Neurosurgeons and radiation oncologists use imaging to suggest solutions to one another and the software. The software suggests solutions based on their input, and the process continues until a solution that is best for everyone is reached.

"It's truly an inverse treatment planning process," says Dr. David Buck, one of the team's radiation oncologists. "Most radiation treatment is prospectively planned, meaning we give the software the model for the treatment and it gives us information about it. With CyberKnife we give it feedback and it provides models."

In addition to that, the CyberKnife company Web site has a forum for physicians using the technology, allowing them to ask questions of other CyberKnife physicians around the world about various treatment approaches, serving as a sort of knowledge bank.

All these factors combined make CyberKnife a better choice for intracranial tumor treatment, allowing it to reach tumors that might otherwise be too risky for radiation therapy. But that is just the beginning for the technology. Those three factors also allow the technology to move into treatment of other areas.
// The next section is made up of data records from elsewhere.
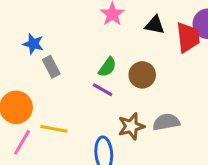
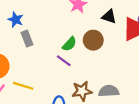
brown circle: (142, 75) -> (93, 40), moved

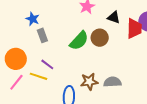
green semicircle: (69, 44) -> (79, 41), size x1.5
purple line: (64, 61) -> (47, 64), moved

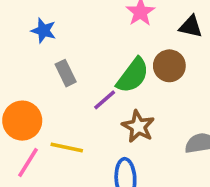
blue star: (33, 19) -> (44, 31), moved
purple line: (47, 64) -> (105, 100), moved, turned -72
brown star: (89, 82) -> (138, 126), moved, turned -30

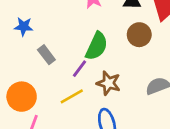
brown circle: (169, 66) -> (139, 35), moved
yellow line: (67, 148) -> (72, 96), moved, turned -30

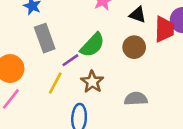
gray rectangle: (46, 55) -> (45, 38), size x1.5
yellow line: (72, 96) -> (55, 83), turned -50

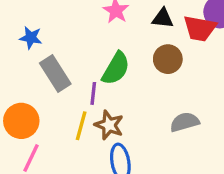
red trapezoid: (164, 29) -> (200, 28), turned 112
purple line: (70, 60) -> (93, 93), turned -36
brown star: (92, 82) -> (109, 125), moved

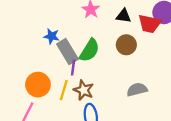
blue star: (31, 38) -> (52, 36), moved
gray rectangle: (55, 73) -> (67, 52), moved
orange circle: (21, 121) -> (38, 85), moved

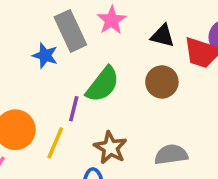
gray rectangle: (67, 52) -> (70, 31), moved
brown star: (84, 90) -> (110, 148), moved

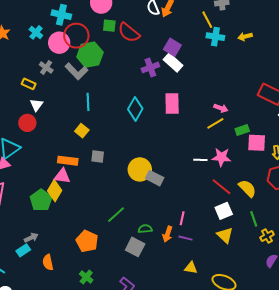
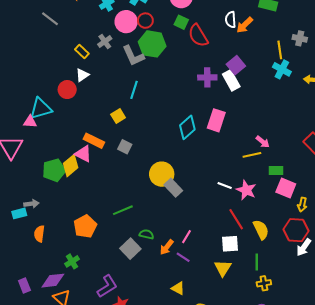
red circle: (76, 36) -> (145, 21), size x0.6
cyan diamond: (135, 109) -> (187, 127), moved

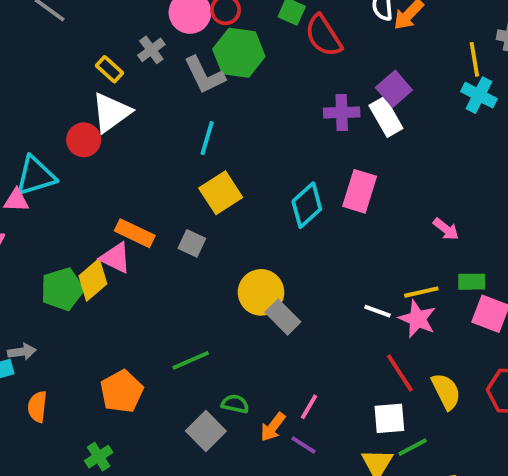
white triangle: (82, 75) -> (111, 112), size x1.6
yellow square: (118, 116) -> (221, 193), moved, size x1.5
yellow line: (252, 155) -> (421, 292), moved
green line: (257, 262) -> (413, 447), moved, turned 63

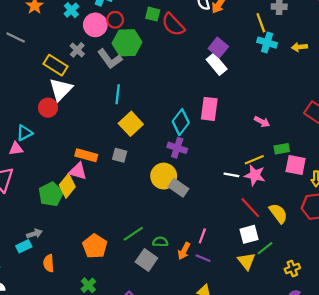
yellow rectangle: (109, 69) -> (55, 65), size x1.5
purple cross: (342, 112) -> (177, 148), moved, turned 30
cyan triangle: (36, 176) -> (24, 133), size x0.7
green line: (191, 360) -> (133, 234), moved

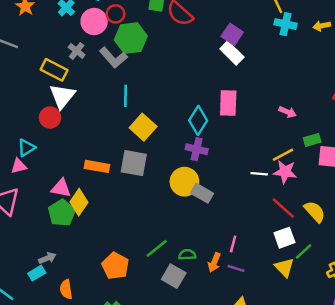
gray square: (120, 155) -> (134, 163), size x1.6
pink triangle: (78, 171) -> (61, 188), moved

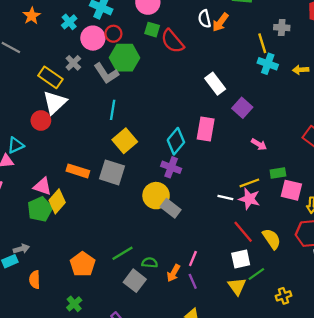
purple square: (232, 34) -> (242, 108), moved
purple line: (236, 268) -> (193, 281), turned 42

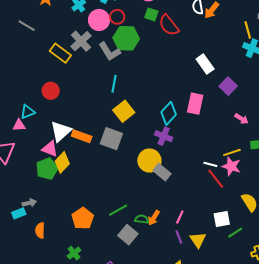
gray cross: (73, 63) -> (81, 41), size x1.5
white triangle: (55, 102) -> (61, 131), moved
red line: (243, 232) -> (216, 179), moved
orange arrow: (173, 273) -> (154, 218), moved
yellow triangle: (237, 286) -> (198, 240), moved

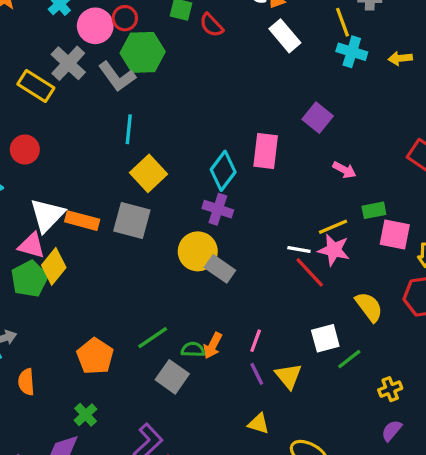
red semicircle: (169, 25) -> (211, 25), size x0.7
white rectangle: (205, 64) -> (285, 36), moved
As you are reading this article, the CyberKnife team is expanding, preparing to use the technology for the treatment of tumors on the spine, lung and pancreas. Literature provided by CyberKnife documents not only a steady increase in the total number of patients treated by the technology, but also in the number of non-intracranial tumors treated.

"I've been in health care 24 years," says Vierling, who is also a registered nurse. "When you're in it that long you get to where it takes a lot to get you really excited. I still get excited thinking about this technology." Like so many others, Vierling has lost significant people in his life to cancer. "With treatments like CyberKnife you can begin to see the transition from cancer's perception as a terminal disease to a perception of cancer as a chronic disease."